A commoner? He was going to marry a commoner? On the other hand, what choice
remained to him? She could think of no woman who would welcome his attentions, no father who would seriously consider allowing Claybourne to pursue his daughter’s hand in matrimony.
“I’d not noticed you particularly trying to fit in.”
“Quite honestly, Lady Catherine, until recently I’d not given a damn if I fit in or not. But Frannie and I will no doubt have children, and I don’t want them whispered about as I am.”
Frannie. He’d wrapped a wealth of warmth around the name as he’d spoken it. Who’d have thought he’d be capable of so grand an emotion as love?

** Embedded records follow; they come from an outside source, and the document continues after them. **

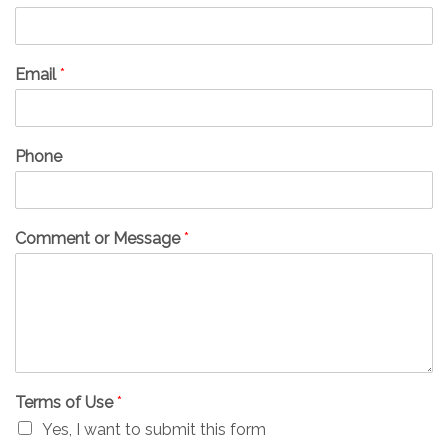
Email
*
Phone
Comment or Message
*
Terms of Use
*
Yes, I want to submit this form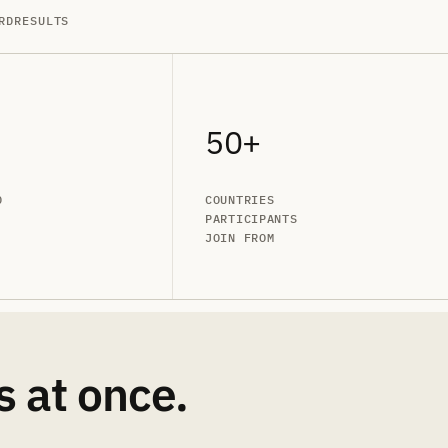
RD
RESULTS
50+
D
COUNTRIES
PARTICIPANTS
JOIN FROM
s at once.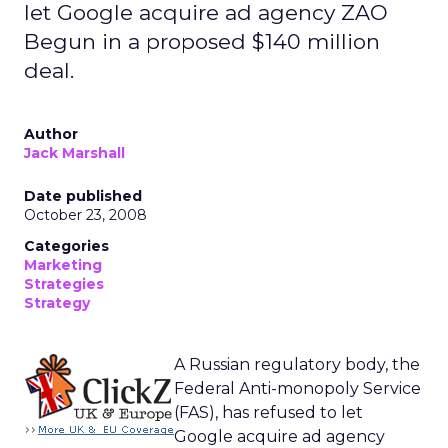
let Google acquire ad agency ZAO
Begun in a proposed $140 million
deal.
Author
Jack Marshall
Date published
October 23, 2008
Categories
Marketing
Strategies
Strategy
A Russian regulatory body, the
Federal Anti-monopoly Service
(FAS), has refused to let
Google acquire ad agency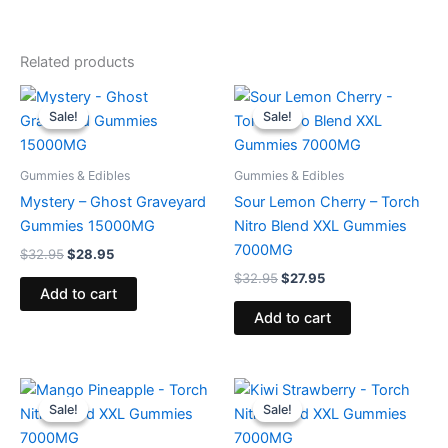
Related products
Original
Current
Original
Current
price
price
price
price
Sale!
Sale!
Sale!
Sale!
was:
is:
was:
is:
$32.95.
$28.95.
$32.95.
$27.95.
Gummies & Edibles
Gummies & Edibles
Mystery – Ghost Graveyard
Sour Lemon Cherry – Torch
Gummies 15000MG
Nitro Blend XXL Gummies
7000MG
$
32.95
$
28.95
$
32.95
$
27.95
Add to cart
Add to cart
Original
Current
Original
Current
price
price
price
price
Sale!
Sale!
Sale!
Sale!
was:
is:
was:
is:
$32.95.
$27.95.
$32.95.
$27.95.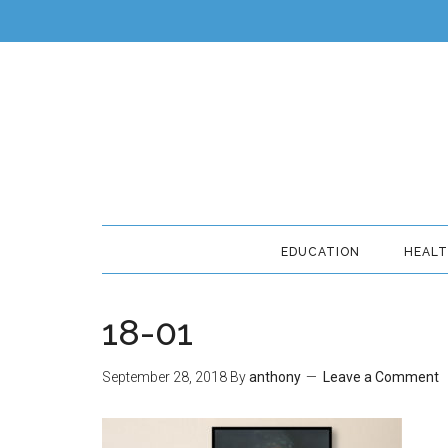
EDUCATION
HEAL
18-01
September 28, 2018
By
anthony
Leave a Comment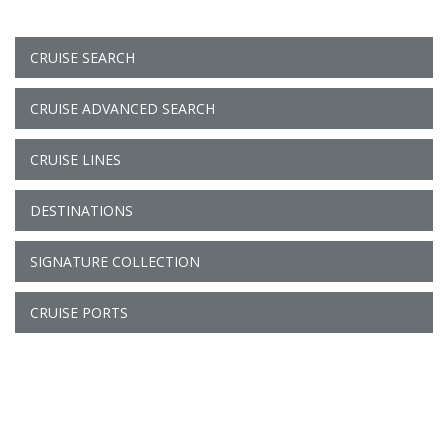
CRUISE SEARCH
CRUISE ADVANCED SEARCH
CRUISE LINES
DESTINATIONS
SIGNATURE COLLECTION
CRUISE PORTS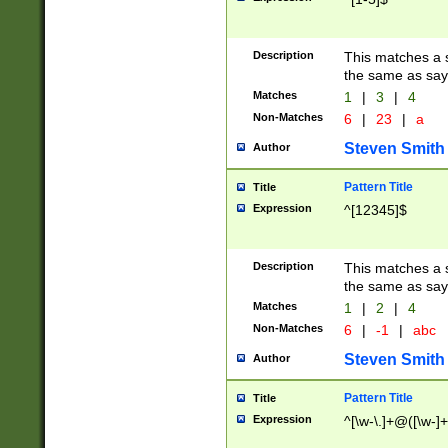
Description
This matches a s
the same as say
Matches
1
|
3
|
4
Non-Matches
6
|
23
|
a
Steven Smith
Author
Pattern Title
Title
Expression
^[12345]$
Description
This matches a s
the same as sayi
Matches
1
|
2
|
4
Non-Matches
6
|
-1
|
abc
Steven Smith
Author
Pattern Title
Title
Expression
^[\w-\.]+@([\w-]+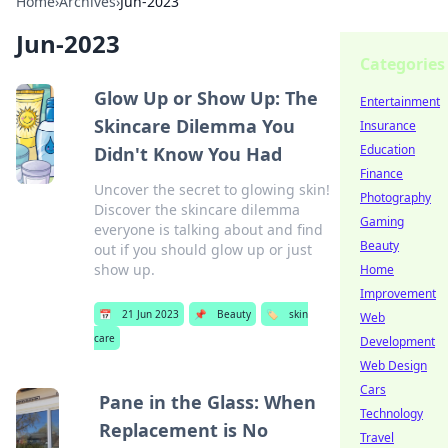
Home
›
Archives
›
Jun-2023
Jun-2023
Categories
Glow Up or Show Up: The
Entertainment
Skincare Dilemma You
Insurance
Education
Didn't Know You Had
Finance
Uncover the secret to glowing skin!
Photography
Discover the skincare dilemma
Gaming
everyone is talking about and find
Beauty
out if you should glow up or just
show up.
Home
Improvement
📅
21 Jun 2023
📌
Beauty
🏷️
skin
Web
care
Development
Web Design
Cars
Pane in the Glass: When
Technology
Replacement is No
Travel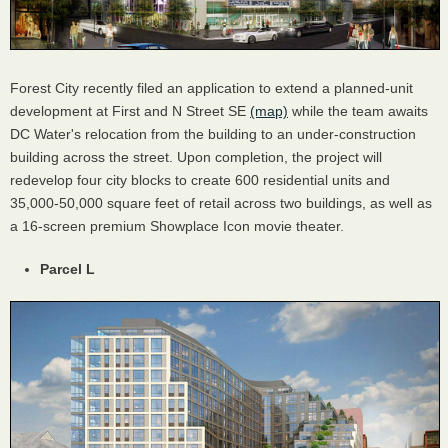
Forest City recently filed an application to extend a planned-unit
development at First and N Street SE
(map)
while the team awaits
DC Water's relocation from the building to an under-construction
building across the street. Upon completion, the project will
redevelop four city blocks to create 600 residential units and
35,000-50,000 square feet of retail across two buildings, as well as
a 16-screen premium Showplace Icon movie theater.
Parcel L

“You are not whispered about, my lord. People do not speak of the devil.”
“Now, Catherine, I know that to be untrue. Otherwise, how would you have known to come to my door?”
He purred her name with an intimacy that caused honeyed heat to pool in her belly. How quickly he gained the upper hand. How desperately she needed to reacquire it.
She angled her head and met his smile with one of her own. “Point made. So you want to ensure your children are accepted among the aristocracy.” She could hardly imagine him as a father, much less a husband.
“Indeed. But before I jump forward to that problem, I must give Frannie the confidence to honor me with her hand in marriage. And that is where you come in.”
“Me?”
“Yes. I need you to teach her all she needs to know to walk confidently among us. Once you’ve accomplished that task, I’ll dispense with the person of your choosing.”
“I no longer have confidence in your ability to carry out my request, my lord. You said you’d not killed.”
“No, I said I’d not killed my uncle.”
She studied him and the familiar features that had haunted her dreams for so long. “Dear Lord! You don’t believe you’re truly the Earl of Claybourne.”
“What I believe or do not believe is of no consequence. The old gent believed and the Crown believed.” He held out his hands. “And so here I am.”
“You have an odd sort of honesty about you.”
“So have we a bargain?”
“You said that you’d see to your end once I’d seen to mine. But my task could take months. How do I know when I’m finished, that you’ll carry out yours?”
“You have my word on it.”
“As a gentleman?”
“As a scoundrel. Have you not heard that there is honor among thieves?”
Oh, dear Lord, she feared she was playing a very dangerous game here.
“Still, you are asking a good deal more of me than I’m asking of—”
With his gloved hand, he gripped her chin and leaned near. She could see the muscles in his jaw tightening. “You are asking me to surrender the last of my soul. Once it’s done, it can’t be undone. All I’m asking of you is that you teach someone how to properly host an afternoon tea.”
Swallowing hard, she nodded, speaking through clenched teeth. “You’re quite right.
Now if you’ll be so kind as to unhand me.”